Mr Bockmann said toll-processing arrangements like that it had negotiated with Coles where it charged to manufacture someone else's product were not necessarily a lower margin business than processing their own brands.

"So let's say, it costs you 10 cents to manufacture an item for someone, you would charge them 15 cents," he said.

"So 10 cents would be the cost and then you would add a profit to that service, so that, that would be the toll fee that you would generate."

Saputo chair and chief executive officer Lino Saputo said this generated two benefits.

"Number one, you generate a profit as you are tolling for someone else," he said.

"And the second thing, don't forget is, especially in Australia, helps us reduce the overhead absorption.

"So it makes all the other categories of products that we are processing in that facility, that much more profitable."

Mr Saputo said despite the fact overall milk production was declining in Australia, Saputo was still aiming to hit its targets for milk processing.

This included milk from its suppliers and buying milk from brokers.

But Saputo also saw an opportunity in the excess processing capacity in Australia.

"There is a lot of stainless steel in the system, not all the stainless steel is efficient or effective," Mr Saputo said.

"And so through our discussions with some other players in the dairy space, we are offering them some compelling reasons for them to shutter their plants, move their milk to us and we can co-pack much cheaper with a higher quality than they can do if they would keep that plant open.

"And that negotiation with a number of different players has been quite successful.

"So our target for capacity utilisation at this stage has not changed."

Mr Saputo said the company was expecting greater competition for milk, which would put downward pressure on margins.

Mr Bockmann described a lot of competitors as being "quite aggressive" in chasing supply, including new smaller players who were entering the market.

Lion deal

Mr Saputo said part of its strategy to mitigate this was the channel raw milk into higher margin products - which was where its proposed acquisition of the Lion specialty cheese business fitted.

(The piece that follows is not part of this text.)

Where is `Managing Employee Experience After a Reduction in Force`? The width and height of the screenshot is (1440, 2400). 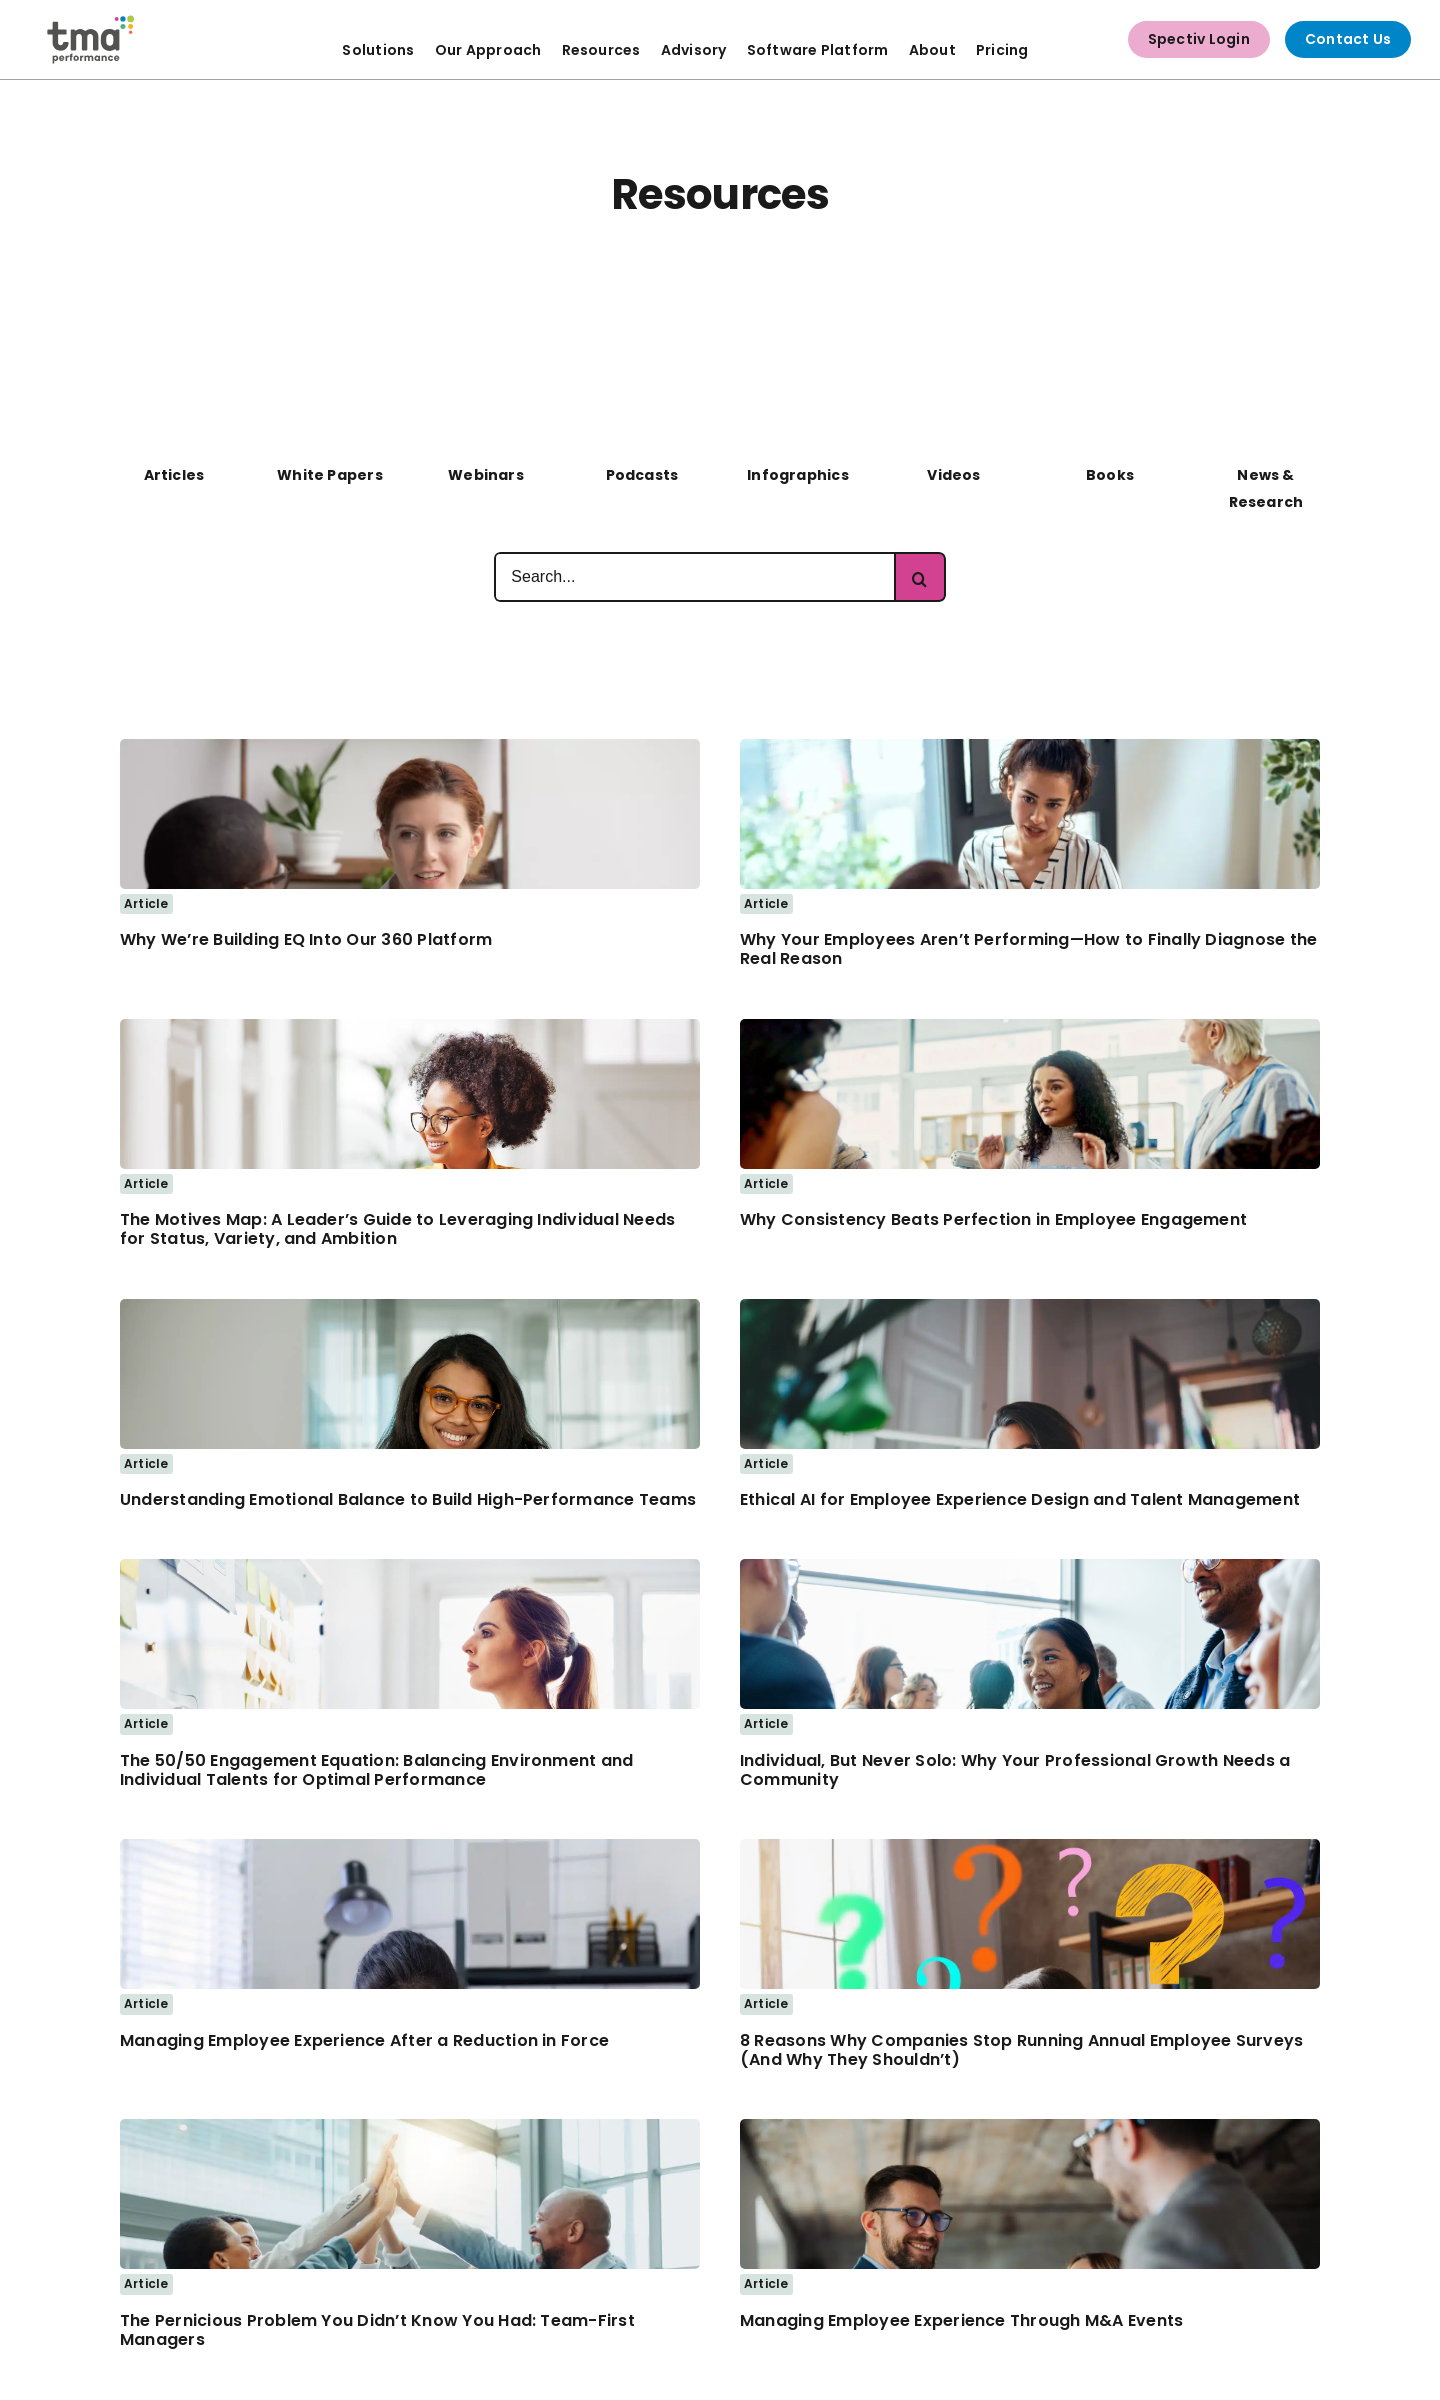 Managing Employee Experience After a Reduction in Force is located at coordinates (364, 2040).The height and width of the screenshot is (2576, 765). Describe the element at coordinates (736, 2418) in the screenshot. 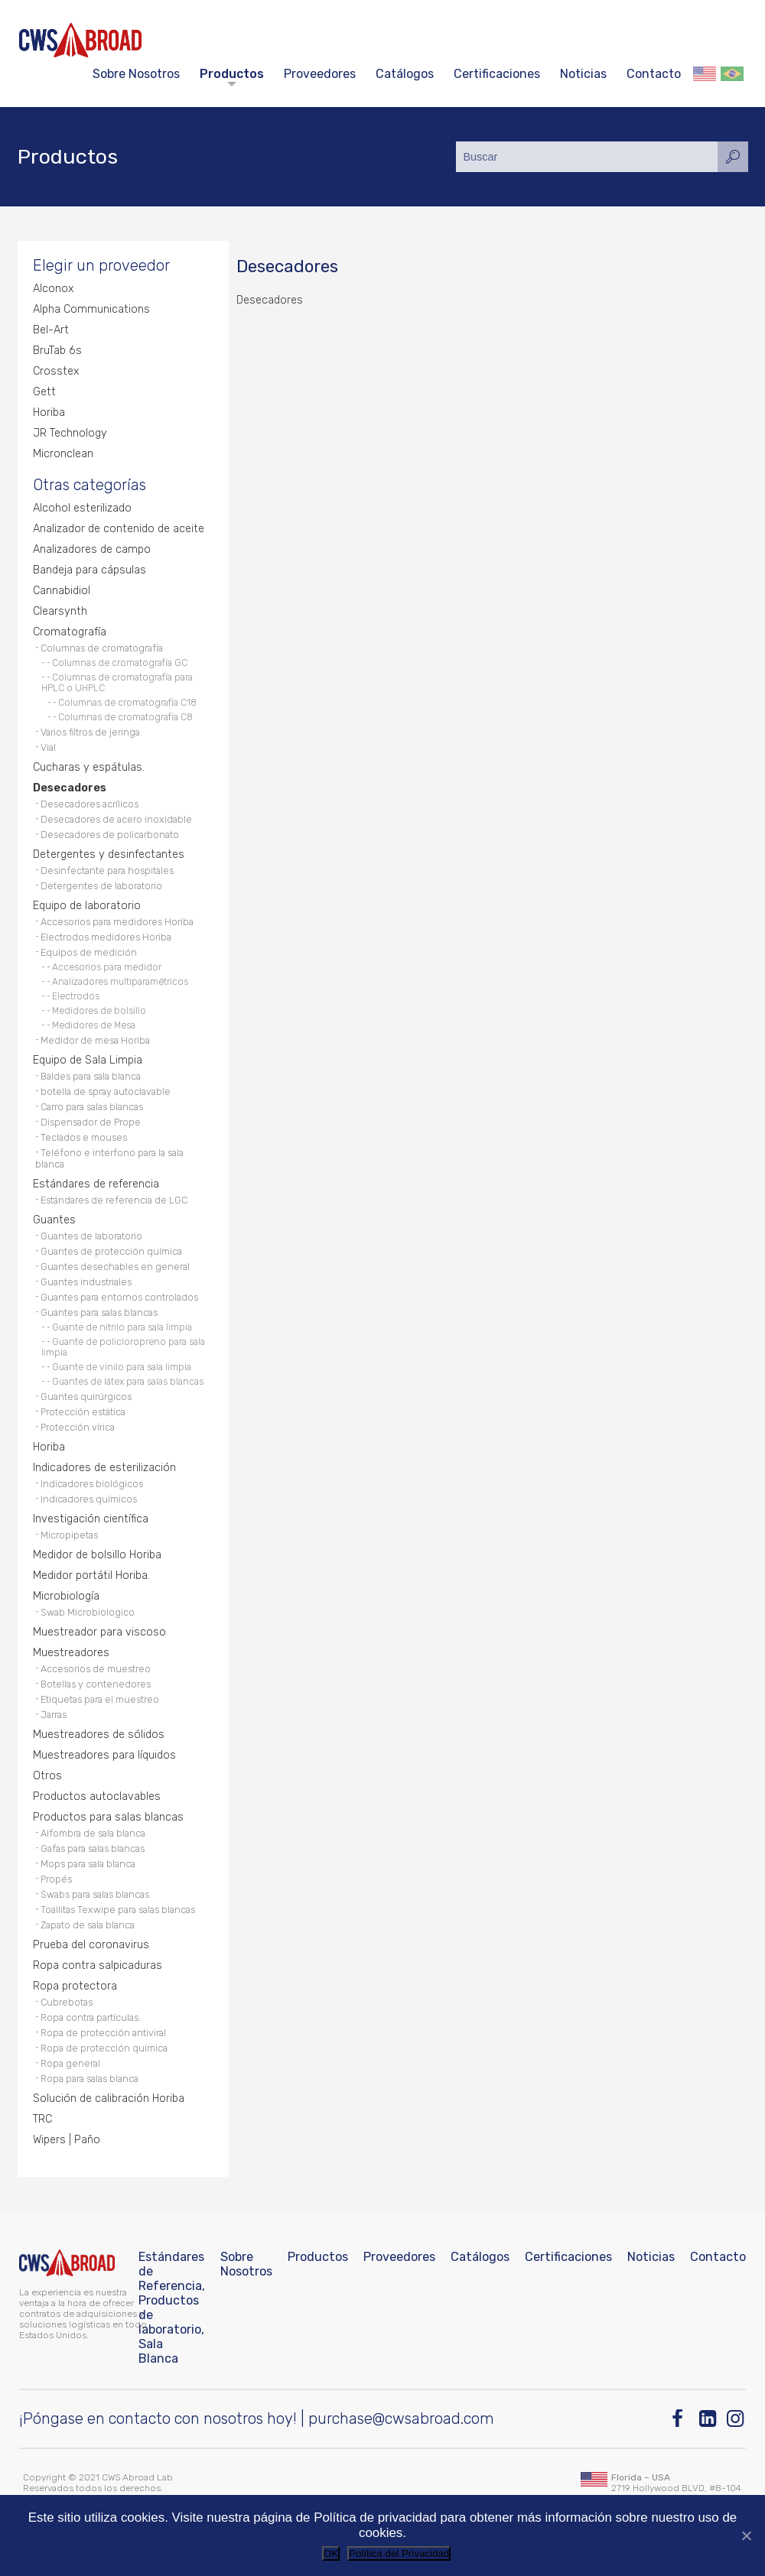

"Our desire is to be a specialty driver of dairy goods all over the world," he said.

"And this acquisition of Lion specialty business fits right into our strategy."

Mr Saputo said he was confident the company could work through the competitive issues around the acquisition raised by the Australian Competition and Consumer Commission last week.

Profit and revenue up

Saputo reported an increase in revenue and profit for the first quarter.

Revenue was up 12.3 per cent, chiefly on the back of increased sales from recent acquisitions, including the UK Dairy Crest business.

Profit was up 16.4pc to $CAN358 million.

Mr Saputo said the company had come out of two difficult years.

"There is a better balance between supply and demand on the global market, so that definitely is helping prices as we rollout dairy goods into the international market as well as domestically, he said.

But he did sound a note of warning about trade tensions on the US front - specifically with China and Mexico.

"Those create a lot of instability for us and difficult for us to predict where and how those things will end," he said.

Mr Bockmann said the company's Australian operation had enabled it to mitigate some of the risk from the US-China trade war.

"Some of the markets that are traditionally serviced by the US, from an export standpoint, can be serviced from the Australian platform," he said.